ISSUE DESCRIPTION AND IMPACT
Replanning may not work when a slow cached plan with a high works value is inferior to a potential plan.
DIAGNOSIS AND AFFECTED VERSIONS
This can be identified by viewing the mongod logs for slow queries that utilize an IXSCAN, with an excessively high number of keysExamined, and comparing the number of keysExamined against the number in the output of the explain(true) command. explain(true) output for the exact same query (with the same predicate values) will have a much smaller number of keysExamined, or may use a different index entirely.
This issue affects MongoDB versions 3.2, 3.4, 3.6 and 4.0.
REMEDIATIONS AND WORKAROUNDS
Users affected by suboptimal query plan selection may:
The fix for this issue introduces the notion of "inactive" and "active" cache entries. Cache entries are first created in an "inactive" state, and are not used by the planner. They are only used to keep track of the expected number of works that the query will take.

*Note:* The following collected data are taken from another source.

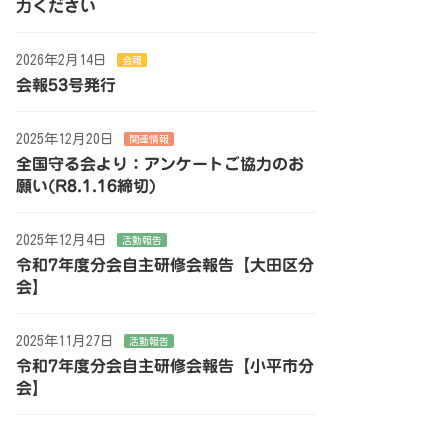
力ください
2026年2月14日
会報
会報53号発行
2025年12月20日
関連情報
全国守る会より：アンケートご協力のお
願い(R8.1.16締切)
2025年12月4日
活動報告
令和7年度分会自主研修会報告【大田区分
会】
2025年11月27日
活動報告
令和7年度分会自主研修会報告【小平市分
会】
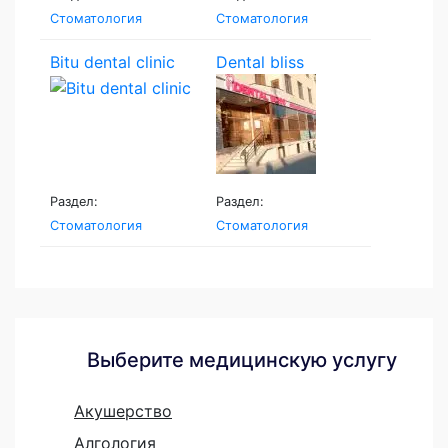
Стоматология
Стоматология
Bitu dental clinic
Dental bliss
Раздел:
Раздел:
Стоматология
Стоматология
Выберите медицинскую услугу
Акушерство
Алгология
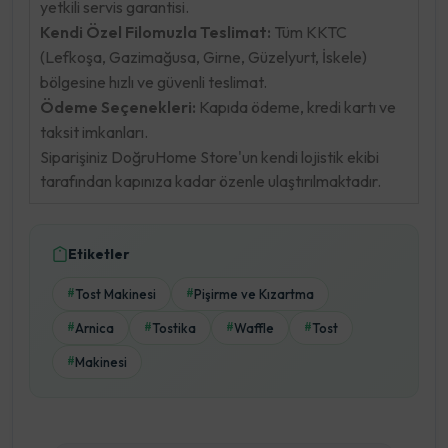
yetkili servis garantisi.
Kendi Özel Filomuzla Teslimat:
Tüm KKTC
(Lefkoşa, Gazimağusa, Girne, Güzelyurt, İskele)
bölgesine hızlı ve güvenli teslimat.
Ödeme Seçenekleri:
Kapıda ödeme, kredi kartı ve
taksit imkanları.
Siparişiniz DoğruHome Store'un kendi lojistik ekibi
tarafından kapınıza kadar özenle ulaştırılmaktadır.
Etiketler
Tost Makinesi
Pişirme ve Kızartma
#
#
Arnica
Tostika
Waffle
Tost
#
#
#
#
Makinesi
#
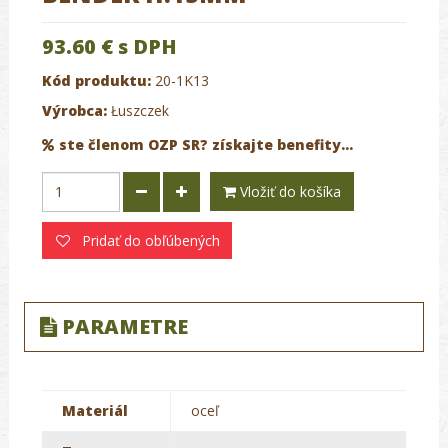
93.60 €
s DPH
Kód produktu:
20-1K13
Výrobca:
Łuszczek
ste členom OZP SR? získajte benefity...
Vložiť do košíka
Pridať do obľúbených
PARAMETRE
Materiál
oceľ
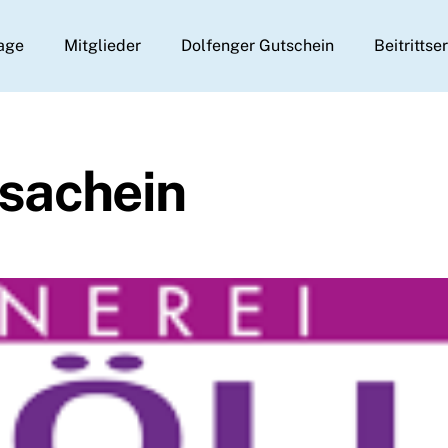
age
Mitglieder
Dolfenger Gutschein
Beitrittse
sachein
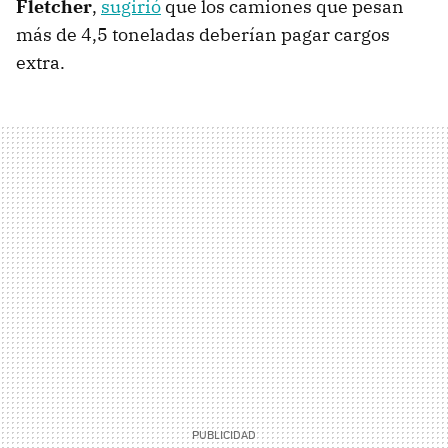
Fletcher
,
sugirió
que los camiones que pesan
más de 4,5 toneladas deberían pagar cargos
extra.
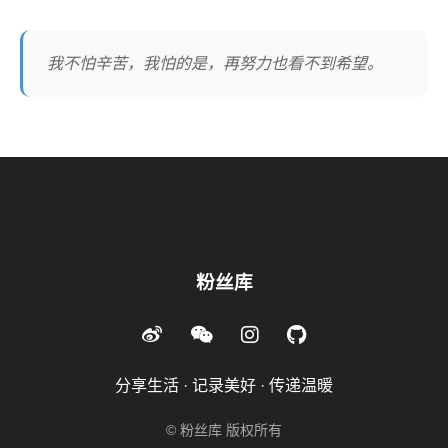
我不怕辛苦，我怕的是，再努力也看不到希望。
粉丝库
分享生活 · 记录美好 · 传递温暖
© 粉丝库 版权所有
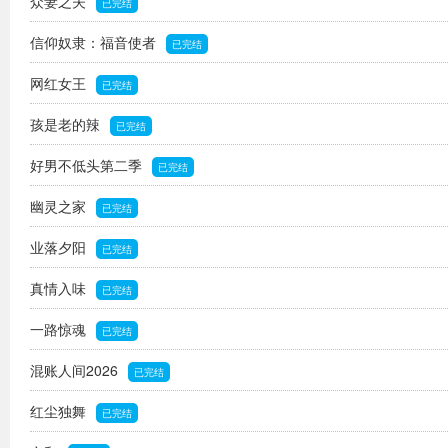
众妻之夫
已完结
信仰奴隶：福音使者
已完结
网红女王
已完结
孩是老的辣
已完结
好男不低头第二季
已完结
幽灵之家
已完结
业落夕阳
已完结
真情入味
已完结
一路惊魂
已完结
混账人间2026
已完结
红尘独舞
已完结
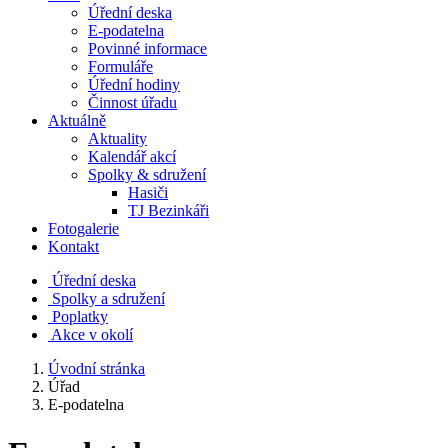
Úřední deska
E-podatelna
Povinné informace
Formuláře
Úřední hodiny
Činnost úřadu
Aktuálně
Aktuality
Kalendář akcí
Spolky & sdružení
Hasiči
TJ Bezinkáři
Fotogalerie
Kontakt
Úřední deska
Spolky a sdružení
Poplatky
Akce v okolí
Úvodní stránka
Úřad
E-podatelna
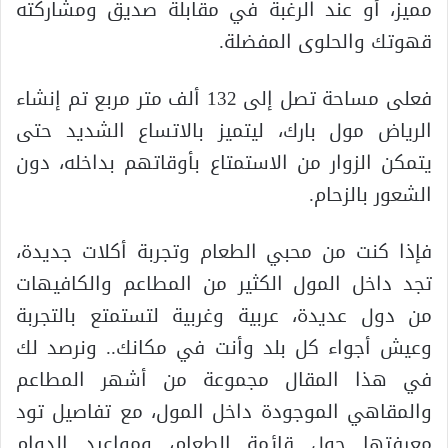
مميز، أو عند الرغبة في مقابلة صديق ومشاركته
قهوتك والحلوى المفضلة.
فعلى مساحة تصل إلى 132 ألف متر مربع تم إنشاء
الرياض مول بارك، ليتميز بالاتساع الشديد حتى
يتمكن الزوار من الاستمتاع بأوقاتهم بداخله، دون
الشعور بالزحام.
فإذا كنت من محبي الطعام وتجربة أكلات جديدة،
تجد داخل المول الكثير من المطاعم والكافيهات
من دول عديدة، عربية وغربية لتستمتع بالتجربة
وعيش أجواء كل بلد وأنت في مكانك.. ونرصد لك
في هذا المقال مجموعة من أشهر المطاعم
والمقاهي الموجودة داخل المول، مع تفاصيل تود
معرفتها حول قائمة الطعام، ومواعيد الدوام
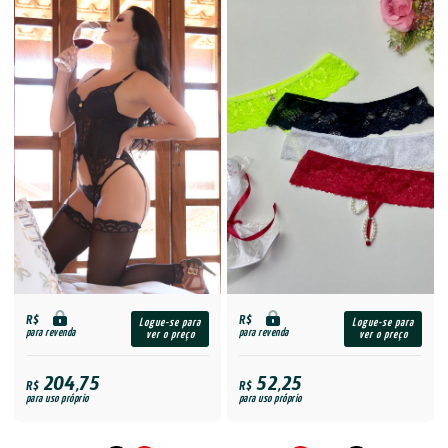
R$
R$
Logue-se para
Logue-se para
para revenda
para revenda
ver o preço
ver o preço
204,75
52,25
R$
R$
para uso próprio
para uso próprio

When a plan is run, it is evaluated against the existing inactive entry:
- If the plan's works value is less than or equal to the inactive cache entry's works value, the new plan is put in an "active" entry, and the works value is updated.
- If the new plan's works value is greater than the inactive entry's value, the new plan is not cached. Instead, the works value of the inactive entry is multiplied by two (by default). The multiplier can be adjusted via the InternalQueryCacheWorksGrowthCoefficient server parameter.
This issue is fixed in MongoDB 4.1.1, and will be available in the MongoDB 4.2 production release.